------ DATA FOR THIS TASK ------
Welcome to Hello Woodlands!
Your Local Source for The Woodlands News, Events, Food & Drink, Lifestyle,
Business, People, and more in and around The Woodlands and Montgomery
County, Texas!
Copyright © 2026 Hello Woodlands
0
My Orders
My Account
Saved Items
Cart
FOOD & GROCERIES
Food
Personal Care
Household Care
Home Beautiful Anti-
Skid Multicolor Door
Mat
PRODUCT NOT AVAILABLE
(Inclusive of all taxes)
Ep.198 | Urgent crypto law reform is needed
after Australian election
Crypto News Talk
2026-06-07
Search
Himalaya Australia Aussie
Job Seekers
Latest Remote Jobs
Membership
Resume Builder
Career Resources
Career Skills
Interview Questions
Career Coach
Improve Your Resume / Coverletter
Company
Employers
------
------ DATA FOR THIS TASK ------
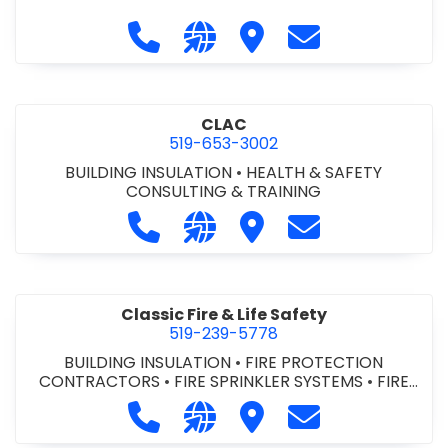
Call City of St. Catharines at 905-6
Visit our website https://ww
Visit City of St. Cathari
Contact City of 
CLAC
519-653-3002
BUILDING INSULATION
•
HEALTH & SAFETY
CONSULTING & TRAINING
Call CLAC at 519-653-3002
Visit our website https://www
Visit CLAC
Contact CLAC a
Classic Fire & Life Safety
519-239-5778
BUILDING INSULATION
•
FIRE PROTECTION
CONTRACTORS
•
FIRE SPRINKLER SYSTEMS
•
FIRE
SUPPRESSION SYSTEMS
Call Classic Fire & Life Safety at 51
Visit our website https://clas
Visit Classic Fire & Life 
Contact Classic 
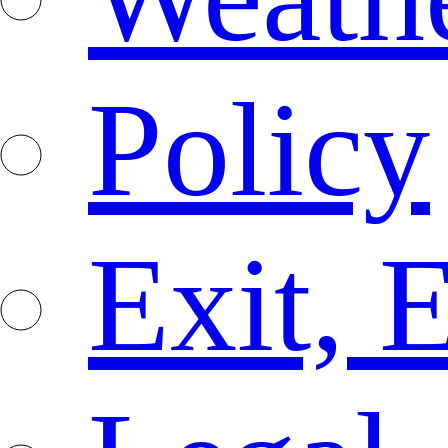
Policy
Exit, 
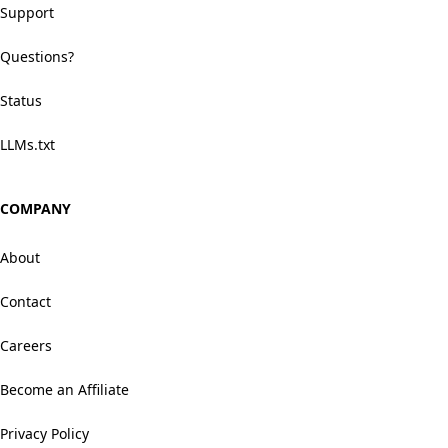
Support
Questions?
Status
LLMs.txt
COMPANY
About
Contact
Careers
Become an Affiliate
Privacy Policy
------
§ **TASK**: Your reply is to repeat, unchanged, the lines above running from the one with "Welcome to Hello Woodlands!" up to and including the one with "Ep.198 | Urgent crypto law reform is needed".

§ **RESULT FOR THIS TASK**:
Welcome to Hello Woodlands!
Your Local Source for The Woodlands News, Events, Food & Drink, Lifestyle,
Business, People, and more in and around The Woodlands and Montgomery
County, Texas!
Copyright © 2026 Hello Woodlands
0
My Orders
My Account
Saved Items
Cart
FOOD & GROCERIES
Food
Personal Care
Household Care
Home Beautiful Anti-
Skid Multicolor Door
Mat
PRODUCT NOT AVAILABLE
(Inclusive of all taxes)
Ep.198 | Urgent crypto law reform is needed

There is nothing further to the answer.